E, porque se trata de garantir que a escola pública ajude crianças e jovens a tornarem-se “cidadãos democráticos, participativos e humanistas”, promovendo “a tolerância” e suprimindo “radicalismos violentos”, como se lê no documento da Estratégia Nacional de Educação para a Cidadania referente a esta disciplina, é que nos documentos de referência da mesma se incluem documentos tão basilares como a Constituição da República, a Declaração Universal dos Direitos Humanos, a Convenção Sobre os Direitos da Criança ou os Objectivos do Desenvolvimento Sustentável, das Nações Unidas. E por isto também é que Margarida Gaspar de Matos não vê razões para que a sua frequência seja facultativa. “Tudo isto tem que ver com a regulação da vida na sociedade, ensinando os miúdos a não roubar, a não estragar a não andarem à pancada…”, descomplica a especialista, para quem o debate agora desencadeado é “estéril e manipulado”.
Um problema que “não existe"
Sendo conteúdos transversais e da responsabilidade do professor titular nos quatro primeiros anos de escolaridade, a Cidadania e Desenvolvimento ganha direito a ser uma disciplina com um professor específico a partir dos 2.º e 3.º ciclo do básico e do secundário. E desde que, no ano lectivo de 2018/19, começou a ser ministrada em todas as escolas, a disciplina é sujeita a avaliação, tal como todas as restantes.
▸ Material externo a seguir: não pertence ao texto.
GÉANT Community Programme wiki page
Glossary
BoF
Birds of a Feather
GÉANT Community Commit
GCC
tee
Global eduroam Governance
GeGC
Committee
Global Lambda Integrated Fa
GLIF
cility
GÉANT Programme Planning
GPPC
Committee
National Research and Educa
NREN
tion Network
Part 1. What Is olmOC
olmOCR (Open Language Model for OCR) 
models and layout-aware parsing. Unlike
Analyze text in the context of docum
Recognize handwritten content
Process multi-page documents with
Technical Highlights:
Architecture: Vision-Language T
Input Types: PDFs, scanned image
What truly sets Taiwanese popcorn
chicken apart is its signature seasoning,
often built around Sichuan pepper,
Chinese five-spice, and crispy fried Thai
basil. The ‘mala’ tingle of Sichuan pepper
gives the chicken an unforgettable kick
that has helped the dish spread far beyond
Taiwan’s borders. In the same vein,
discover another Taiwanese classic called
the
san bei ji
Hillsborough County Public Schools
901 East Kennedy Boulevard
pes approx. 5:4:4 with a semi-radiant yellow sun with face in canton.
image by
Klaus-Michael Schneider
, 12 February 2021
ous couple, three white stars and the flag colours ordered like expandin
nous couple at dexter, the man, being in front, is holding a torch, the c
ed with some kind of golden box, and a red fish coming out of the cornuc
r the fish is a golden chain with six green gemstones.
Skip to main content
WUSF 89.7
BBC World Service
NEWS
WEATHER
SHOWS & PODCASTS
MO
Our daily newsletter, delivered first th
No caso dos cursos de educação e formação de jovens de nível básico e secundário, a avaliação é tida em conta no cálculo da média final.
Do mesmo modo, havendo temas que são obrigatórios para todos os níveis de ensino, como a saúde, a interculturalidade, os direitos humanos ou a educação ambiental, outros, como os media, a literacia financeira e a segurança rodoviária, integram apenas dois ciclos do ensino básico. Quanto à educação sexual (prevista já na lei desde 2009 mas que só pontualmente saiu do papel, e quase sempre nas disciplinas de Ciências Naturais e de Biologia), Margarida Gaspar de Matos lembra que “o professor formado para esses conteúdos não vai tomar posição nem dar a sua opinião sobre quando e como é que o aluno vai iniciar a sua vida sexual”.
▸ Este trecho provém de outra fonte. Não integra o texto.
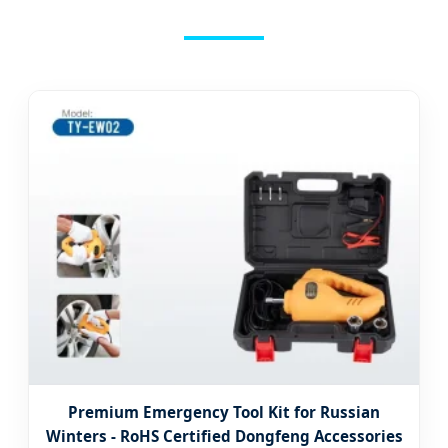
Premium Emergency Tool Kit for Russian
Winters - RoHS Certified Dongfeng Accessories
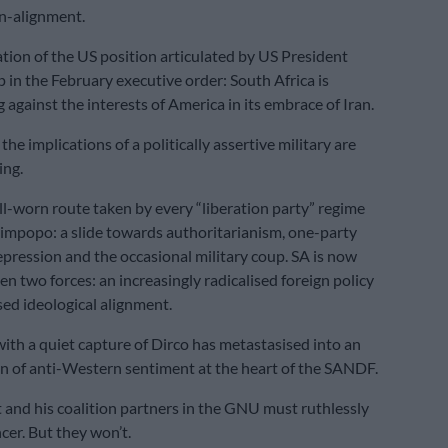
on-alignment.
mation of the US position articulated by US President
in the February executive order: South Africa is
g against the interests of America in its embrace of Iran.
the implications of a politically assertive military are
ing.
ell-worn route taken by every “liberation party” regime
Limpopo: a slide towards authoritarianism, one-party
pression and the occasional military coup. SA is now
n two forces: an increasingly radicalised foreign policy
sed ideological alignment.
th a quiet capture of Dirco has metastasised into an
n of anti-Western sentiment at the heart of the SANDF.
 and his coalition partners in the GNU must ruthlessly
cer. But they won’t.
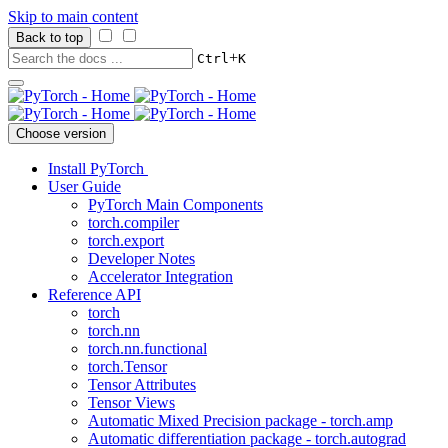
Skip to main content
Back to top
+
Ctrl
K
Choose version
Install PyTorch
User Guide
PyTorch Main Components
torch.compiler
torch.export
Developer Notes
Accelerator Integration
Reference API
torch
torch.nn
torch.nn.functional
torch.Tensor
Tensor Attributes
Tensor Views
Automatic Mixed Precision package - torch.amp
Automatic differentiation package - torch.autograd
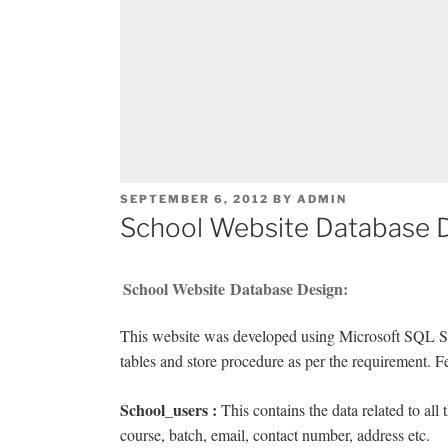
POSTED
SEPTEMBER 6, 2012
BY
ADMIN
ON
School Website Database 
School Website Database Design:
This website was developed using Microsoft SQL Se
tables and store procedure as per the requirement. 
School_users :
This contains the data related to all
course, batch, email, contact number, address etc.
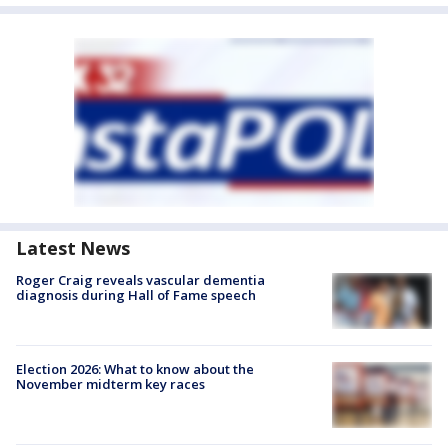
Latest News
Roger Craig reveals vascular dementia
diagnosis during Hall of Fame speech
Election 2026: What to know about the
November midterm key races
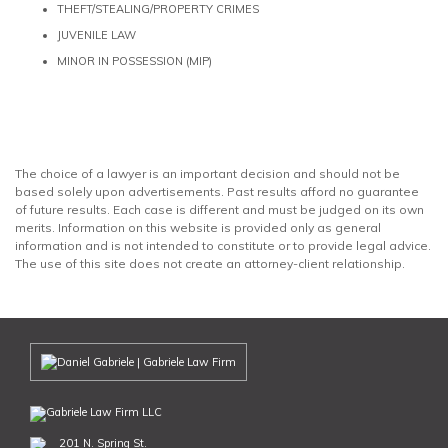
THEFT/STEALING/PROPERTY CRIMES
JUVENILE LAW
MINOR IN POSSESSION (MIP)
The choice of a lawyer is an important decision and should not be
based solely upon advertisements. Past results afford no guarantee
of future results. Each case is different and must be judged on its own
merits. Information on this website is provided only as general
information and is not intended to constitute or to provide legal advice.
The use of this site does not create an attorney-client relationship.
201 N. Spring St.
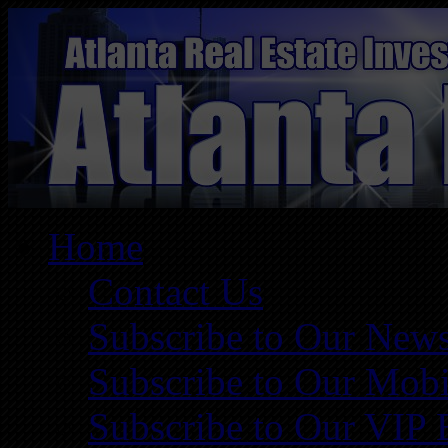
Home
Contact Us
Subscribe to Our News
Subscribe to Our Mobi
Subscribe to Our VIP 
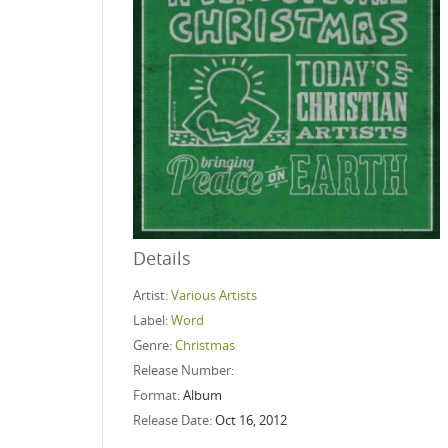
Details
Artist:
Various Artists
Label:
Word
Genre:
Christmas
Release Number:
Format:
Album
Release Date:
Oct 16, 2012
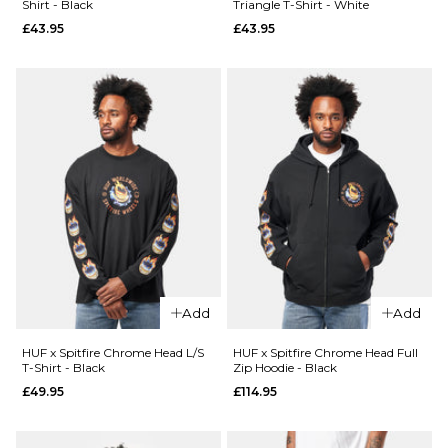
Shirt - Black
Triangle T-Shirt - White
£44.95
£43.95
£43.95
26
28
30
QUICK ADD
Size Guide
32
34
36
HUF x
38
40
26
28
30
Spitfire
Union Work
32
34
36
Shirt -
ADD TO BAG
QUICK ADD
Black/White
38
40
Route
£104.95
One
Super
ADD TO BAG
Size Guide
Baggy
XL Jorts
S
M
L
Add
Add
-
Washed
XL
HUF x Spitfire Chrome Head L/S
HUF x Spitfire Chrome Head Full
Blue
T-Shirt - Black
Zip Hoodie - Black
£44.95
£49.95
£114.95
ADD TO BAG
Size Guide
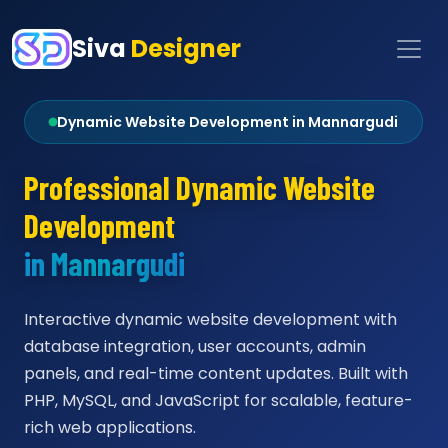
Siva
Designer
Dynamic Website Development in Mannargudi
Professional Dynamic Website
Development
in Mannargudi
Interactive dynamic website development with
database integration, user accounts, admin
panels, and real-time content updates. Built with
PHP, MySQL, and JavaScript for scalable, feature-
rich web applications.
Sobre este aspecto, e ainda a propósito da polémica desencadeada a partir do caso dos dois irmãos de Vila Nova de Famalicão que faltaram a todas as aulas da disciplina por opção dos pais, o representante dos directores das escolas diz admitir que “haja áreas que alguns pais tenham objecções a que sejam trabalhadas nas escolas”. Nestes casos, defende, “os encarregados de educação devem poder negociar com os professores a possibilidade de os alunos trabalharem umas áreas em vez de outras, desenvolvendo trabalhos autónomos e igualmente sujeitos a avaliação”. “É sempre possível trabalhar junto dos professores e da escola, no sentido de os alunos não estarem presentes quando determinados conteúdos estão a ser desenvolvidos e serem postos a trabalhar conteúdos alternativos, autonomamente”, preconiza Manuel Pereira, para concluir que não vê razão para se estar “a criar um problema que não existe”.